## Import Libraries

In [None]:
import numpy as np # linear algebra
import pandas as pd # data processing
import os # importing data
import seaborn as sns # visualization
import matplotlib.pyplot as plt # visualization

print('drives in environment:')
print(os.listdir("../input"))

## Read Data and overview

In [None]:
data = pd.read_csv("../input/train/train.csv")
data.head()

In [None]:
print('This dataset has {} rows and {} columns'.format(data.shape[0],data.shape[1]))

In [None]:
print('Number of entries and data type: \n\n')
data.info()

In [None]:
print('Basic statistics of numeric columns:')
data.describe()

* Should AdoptionSpeed be categorical?
* Type, State, Health, Sterilized,Dewormed, Vaccinated,FurLength,MaturitySize,Gender should be categorical
* Data is quite neat.

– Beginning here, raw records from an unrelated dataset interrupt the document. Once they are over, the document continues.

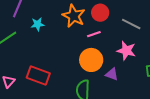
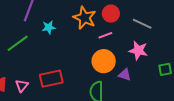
red rectangle: (38, 76) -> (51, 79), turned -30

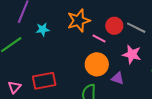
red circle: (111, 14) -> (114, 26), moved
orange star: (85, 18) -> (79, 21), turned 30
pink line: (105, 35) -> (99, 38), turned 48

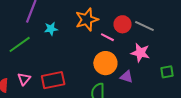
pink triangle: (14, 87) -> (24, 79), moved

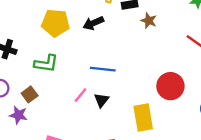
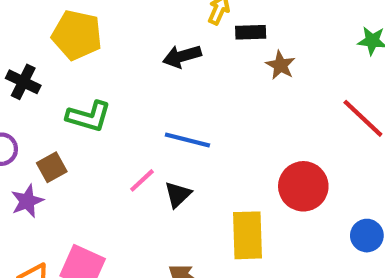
yellow pentagon: (55, 23) -> (77, 35), moved
purple star: (18, 115) -> (27, 201), turned 30

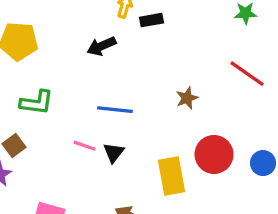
brown star: (280, 65) -> (187, 98), moved, turned 30
pink line: (142, 180) -> (85, 146), turned 70
red circle: (303, 186) -> (214, 154), moved

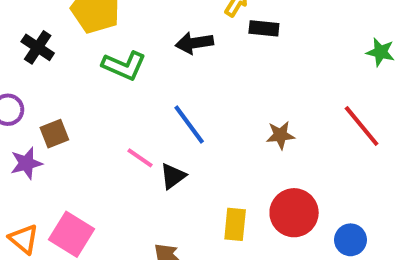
green L-shape: (37, 102) -> (124, 66), moved
blue line: (115, 110) -> (189, 125), turned 32
yellow rectangle: (172, 176) -> (235, 224), size x0.7

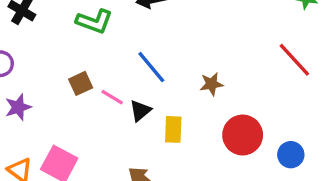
brown square: (54, 134) -> (81, 83), moved
brown star: (280, 135) -> (211, 84), moved
yellow rectangle: (235, 224) -> (173, 129), moved

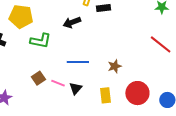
blue line: (151, 67) -> (78, 62), turned -40
yellow rectangle: (173, 129) -> (106, 95), moved

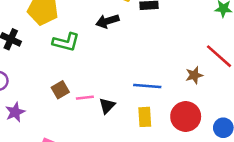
blue line: (78, 62) -> (147, 86), moved
brown star: (115, 66) -> (194, 75), moved
pink line: (58, 83) -> (85, 98), turned -32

Most data is in. Name has the highest number of missing data.

## Data Cleaning

In [None]:
# change encoding back to descriptive text
cleanup_cat = {
    "Type": {1: "Dog", 2: "Cat"},
    "MaturitySize": {1: "Small", 2: "Medium", 3: "Large", 4: "Extra Large", 5:"Unsure"},
    "FurLength": {1: "Short", 2: "Medium", 3: "Long", 4: "Unsure" },
    "Gender": {1: "Male",2:"Female",3:"Group"},
    "Vaccinated": {1: "Yes",2:"No",3:"Unsure"},
    "Dewormed": {1: "Yes",2:"No",3:"Unsure"},
    "Sterilized": {1: "Yes",2:"No",3:"Unsure"},
    "Health": {1: "Healthy",2:"Minor Injury",3:"Serious Injury",0:"Unsure"}
    
}

data.replace(cleanup_cat, inplace = True)



In [None]:
# convert categorical
convert = ['Type','State','Health','Sterilized','Dewormed','Vaccinated',
     'FurLength','MaturitySize','Gender','Color1','Color2','Color3','Breed1','Breed2']
data[convert] = data[convert].apply(lambda x: x.astype('category'))
data.head()

## Visualization

In [None]:
sns.set(font_scale = 5)
cat_col = list(data.select_dtypes("category").columns)
excluded_cat_col = [col for col in cat_col if col not in ['Breed1','Breed2','State']]
f, axes = plt.subplots(round(len(excluded_cat_col)), 2, figsize=(100,550))  # create plot
axes_list = [item for sublist in axes for item in sublist]  # flatten axes
f.suptitle('Analysis of AdoptionSpeed for categorical variable', y = 0.89, fontsize = 100)
for i, c in zip(range(0,len(excluded_cat_col)*2,2),excluded_cat_col):
    g1 = sns.countplot(x = c, data = data, ax = axes_list[i])

    # percentage
    total = data[c].count()
    for p in g1.patches:
        height = p.get_height()
        g1.text(p.get_x()+p.get_width()/2., height+40, '{0:.1%}'.format(height/total),ha = 'center')
        
    # stacked bar chart
    counter = data.groupby(c)['AdoptionSpeed'].value_counts().unstack()
    percentage_dist = 100 * counter.divide(counter.sum(axis = 1), axis = 0)
    g2 = percentage_dist.plot.bar(stacked = True, ax = axes_list[i+1], rot = 0)
    #g2 = sns.countplot(x = c, data = data, ax = axes_list[i+1], hue = "AdoptionSpeed", dodge = False)
    for p in g2.patches:
        width, height = p.get_width(), p.get_height()
        x, y = p.get_xy() 
        g2.annotate('{:.0f} %'.format(height), (p.get_x()+.15*width, p.get_y()+.4*height))
    
    

It will be helpful to see how different variables interact with AdoptionSpeed. The count of each Variables are plotted on the left while their breakdown by AdoptionSpeed are plotted on the right. Breed1, Breed2 and State are excluded since there are too many of them. To include them in this analysis, we may find the top 10 counts (for future follow up).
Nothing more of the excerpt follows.